Jumat, 07 Desember 2018

BERANI MENYAMPAIKAN SUARA ILAHI

"Semua orang setara dan kau adalah orang yang istimewa," adalah ucapan seorang ibu kepada bocah lelaki kulit hitam yang bermimpi agar siapa saja di dunia ini tidak mendapatkan perlakuan diskriminatif, dan demi mimpinya, bocah itu berjuang dengan segenap kekuatan yang ada pada dirinya.

Ibu itu bernama Alberta Williams. Ia selalu menganggap orang kulit hitam merupakan orang yang penting. Ketika ia sedang berjalan bersama sang bocah itu dan melihat tulisan "Usir anjing dan orang kulit hitam" digantung dipinggir jalan, Ibu itu berkata, "Kau sama sekali tidak berbeda dengan orang-orang kulit putih. Kau juga memiliki kemampuan istimewa!"

"Aku punya mimpi. Mimpiku adalah suatu hari, pemerintah, anak-anak kulit hitam, dan anak-anak kulit putih di Kota Alabama tempat para rasis menjijikkan, dapat menjadi saudara dan saling berjabat tangan. Ini adalah harapan kita semua. Karena memiliki harapan inilah, aku kembali ke Selatan. Jika kita memiliki keyakinan, suatu saat pasti akan diperoleh kebebasan asalkan mau berusaha, berdoa, masuk penjara, dan juga berjuang bersama demi kebebasan. Hari ketika mimpiku menjadi kenyataan pasti akan segera datang." Demikian cuplikan pidato terkenal dari sang bocah kulit hitam yang telah tumbuh menjadi dewasa pada 23 Agustus 1963 di depan Lincoln Memorial Hall, Washington.

Dialah Martin Luther King Jr!

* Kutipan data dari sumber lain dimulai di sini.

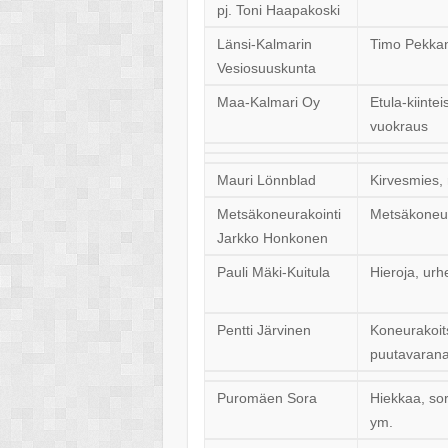
pj. Toni Haapakoski
Länsi-Kalmarin
Timo Pekka
Vesiosuuskunta
Maa-Kalmari Oy
Etula-kiintei
vuokraus
Mauri Lönnblad
Kirvesmies,
Metsäkoneurakointi
Metsäkoneur
Jarkko Honkonen
Pauli Mäki-Kuitula
Hieroja, urh
Pentti Järvinen
Koneurakoits
puutavaran
Puromäen Sora
Hiekkaa, so
ym.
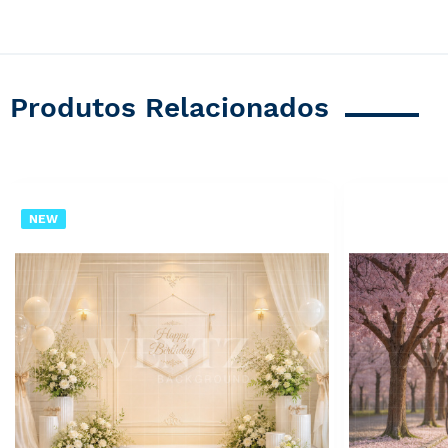
Produtos Relacionados
NEW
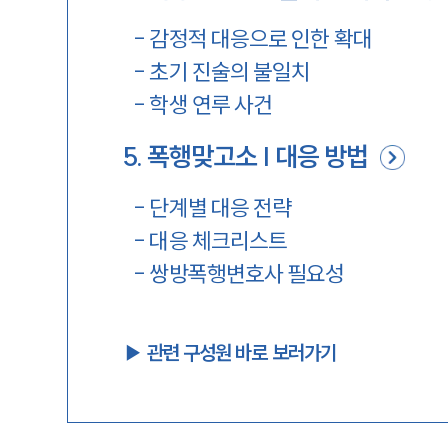
-
감정적 대응으로 인한 확대
-
초기 진술의 불일치
-
학생 연루 사건
5
.
폭행맞고소 | 대응 방법
-
단계별 대응 전략
-
대응 체크리스트
-
쌍방폭행변호사 필요성
▶︎ 관련 구성원 바로 보러가기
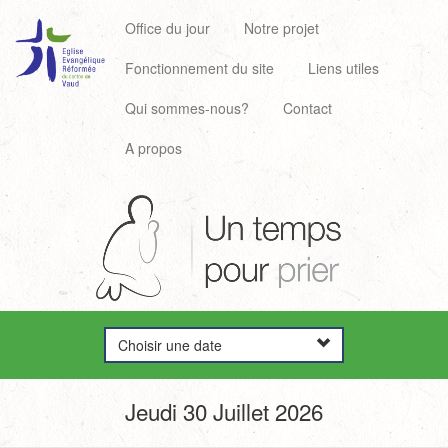
Office du jour
Notre projet
Fonctionnement du site
Liens utiles
Qui sommes-nous?
Contact
A propos
Choisir une date
Jeudi 30 Juillet 2026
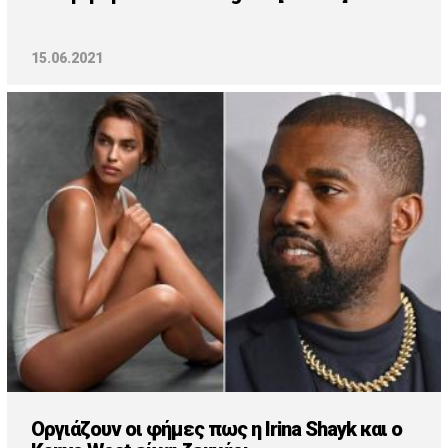
15.06.2021
Οργιάζουν οι φήμες πως η Irina Shayk και ο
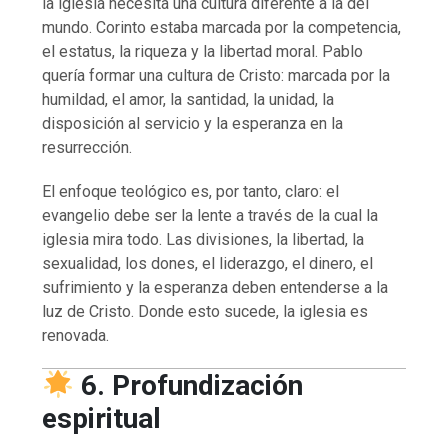
la iglesia necesita una cultura diferente a la del
mundo. Corinto estaba marcada por la competencia,
el estatus, la riqueza y la libertad moral. Pablo
quería formar una cultura de Cristo: marcada por la
humildad, el amor, la santidad, la unidad, la
disposición al servicio y la esperanza en la
resurrección.
El enfoque teológico es, por tanto, claro: el
evangelio debe ser la lente a través de la cual la
iglesia mira todo. Las divisiones, la libertad, la
sexualidad, los dones, el liderazgo, el dinero, el
sufrimiento y la esperanza deben entenderse a la
luz de Cristo. Donde esto sucede, la iglesia es
renovada.
6. Profundización
espiritual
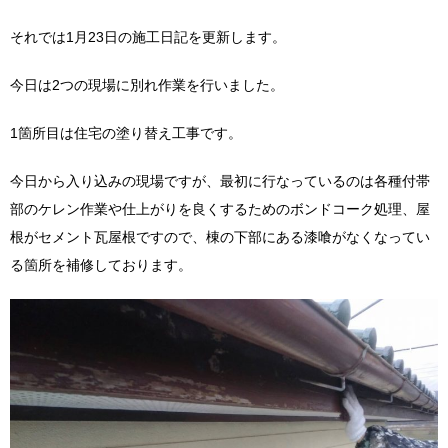
それでは1月23日の施工日記を更新します。
今日は2つの現場に別れ作業を行いました。
1箇所目は住宅の塗り替え工事です。
今日から入り込みの現場ですが、最初に行なっているのは各種付帯
部のケレン作業や仕上がりを良くするためのボンドコーク処理、屋
根がセメント瓦屋根ですので、棟の下部にある漆喰がなくなってい
る箇所を補修しております。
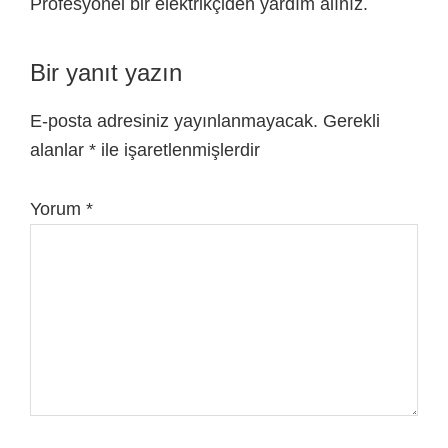
Profesyonel bir elektrikçiden yardım alınız.
Bir yanıt yazın
E-posta adresiniz yayınlanmayacak.
Gerekli
alanlar
*
ile işaretlenmişlerdir
Yorum
*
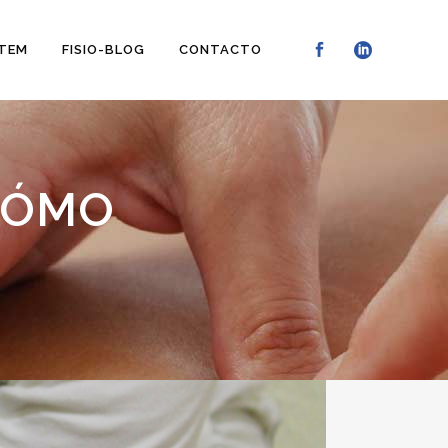
STEM
FISIO-BLOG
CONTACTO
 CÓMO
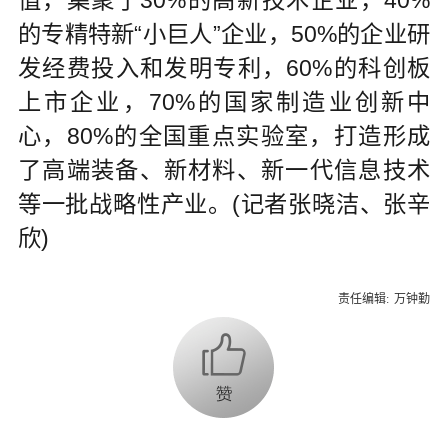
的专精特新“小巨人”企业，50%的企业研
发经费投入和发明专利，60%的科创板
上市企业，70%的国家制造业创新中
心，80%的全国重点实验室，打造形成
了高端装备、新材料、新一代信息技术
等一批战略性产业。(记者张晓洁、张辛
欣)
责任编辑:
万钟勤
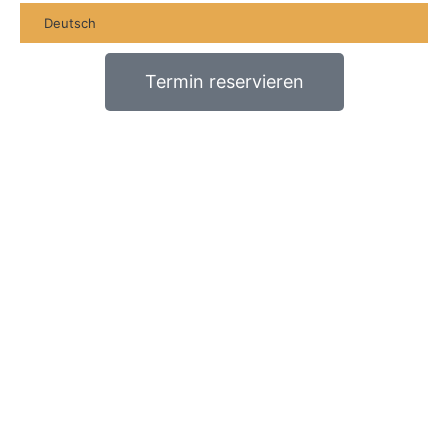
Deutsch
Termin reservieren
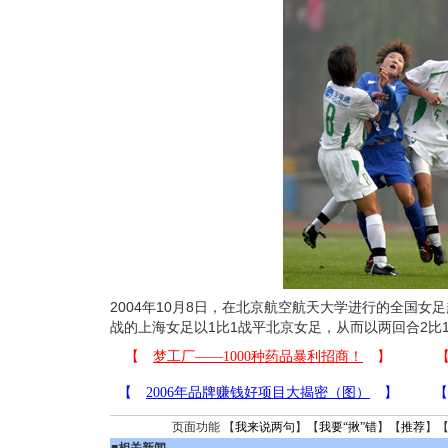
2004年10月8日，在北京航空航天大学进行的全国
战的上海女足以1比1战平北京女足，从而以两回合2比
页面功能 【
我来说两句
】【
我要“揪”错
】【
推荐
】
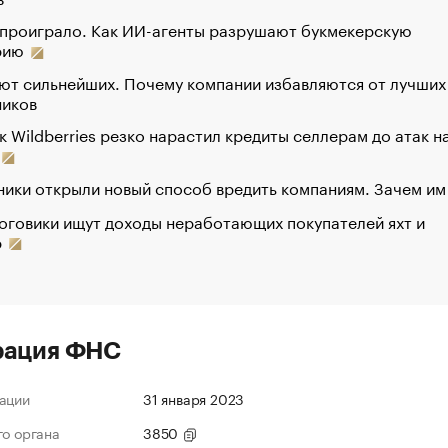
 проиграло. Как ИИ-агенты разрушают букмекерскую
рию
ют сильнейших. Почему компании избавляются от лучших
ников
к Wildberries резко нарастил кредиты селлерам до атак н
ики открыли новый способ вредить компаниям. Зачем им
оговики ищут доходы неработающих покупателей яхт и
р
рация ФНС
ации
31 января 2023
го органа
3850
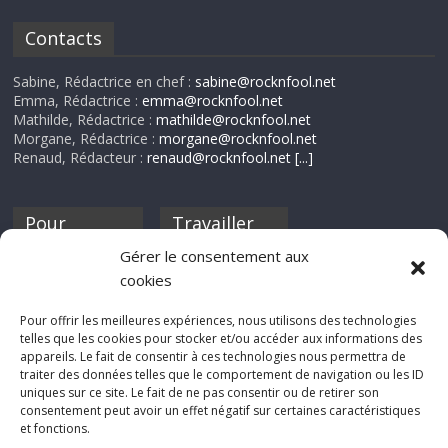
Contacts
Sabine, Rédactrice en chef :
sabine@rocknfool.net
Emma, Rédactrice :
emma@rocknfool.net
Mathilde, Rédactrice :
mathilde@rocknfool.net
Morgane, Rédactrice :
morgane@rocknfool.net
Renaud, Rédacteur :
renaud@rocknfool.net
[...]
Pour
Travailler
nourrir ta
pour nous ?
Gérer le consentement aux
discothèque
cookies
Si tu souhaites
contribuer à
Pour offrir les meilleures expériences, nous utilisons des technologies
Rocknfool, n'hésite
telles que les cookies pour stocker et/ou accéder aux informations des
pas à nous envoyer
appareils. Le fait de consentir à ces technologies nous permettra de
tes chroniques de
traiter des données telles que le comportement de navigation ou les ID
concerts, de films,
uniques sur ce site. Le fait de ne pas consentir ou de retirer son
séries ou des billets
consentement peut avoir un effet négatif sur certaines caractéristiques
d'humeur :
et fonctions.
sabine@rocknfool.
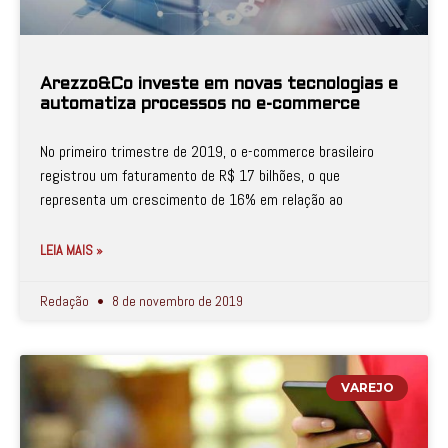
Arezzo&Co investe em novas tecnologias e
automatiza processos no e-commerce
No primeiro trimestre de 2019, o e-commerce brasileiro
registrou um faturamento de R$ 17 bilhões, o que
representa um crescimento de 16% em relação ao
LEIA MAIS »
Redação
8 de novembro de 2019
VAREJO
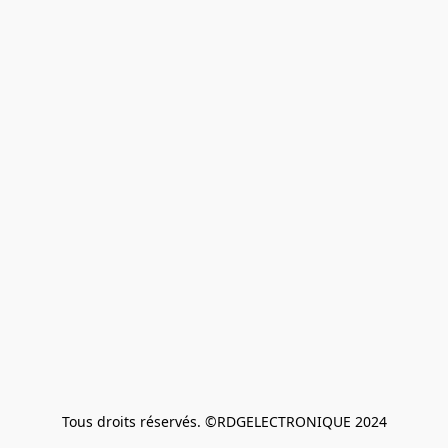
Tous droits réservés. ©RDGELECTRONIQUE 2024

Dikenal sebagai pejuang hak azasi manusia. Meski perjuangannya begitu gigih dan kebanyakan melalui aksi-aksi demonstrasi, namun pengaruh Mahatma Gandhi begitu kuat, "Tidak boleh menggunakan kekerasan. Meskipun orang kulit putih mendiskriminasi dan juga melukai kita, kita harus menyayangi mereka. Memaafkan kejahatan mereka!"

Apa yang dilakukannya membuat Luther King Jr terus terancam. Alih-alih bungkam, makin lantang ia menyuarakan kebenaran itu. Akibatnya, ancaman demi ancaman harus diterimanya. Tidak kurang dari tiga puluh kali ia dipenjarakan. Namun, dalam kondisi itu ia tetap mengatakan, "jangan balas melawan dan jangan menggunakan kekerasan!" Ia menghadapinya dengan cinta kasih, meski dengan itu Luther King Jr harus membayar dengan nyawanya sendiri. Ia dibunuh dalam usia relatif muda, 39 tahun. Namun, mimpinya terus bersinar abadi dan tidak pernah padam, jiwanya tetap tinggal dalam hati setiap orang. Setiap hari Senin minggu ketiga Januari, setiap tahunnya, disebut Hari Martin Luther King, dijadikan hari libur Nasional di Amerika Serikat. Hari itu bukan hanya memperingati seorang tokoh kulit hitam yang hebat, melainkan sebagai hari di mana terwujudnya mimpi Martin Luther King Jr, yakni bahwa semua manusia setara dan bisa hidup dengan memiliki harda diri.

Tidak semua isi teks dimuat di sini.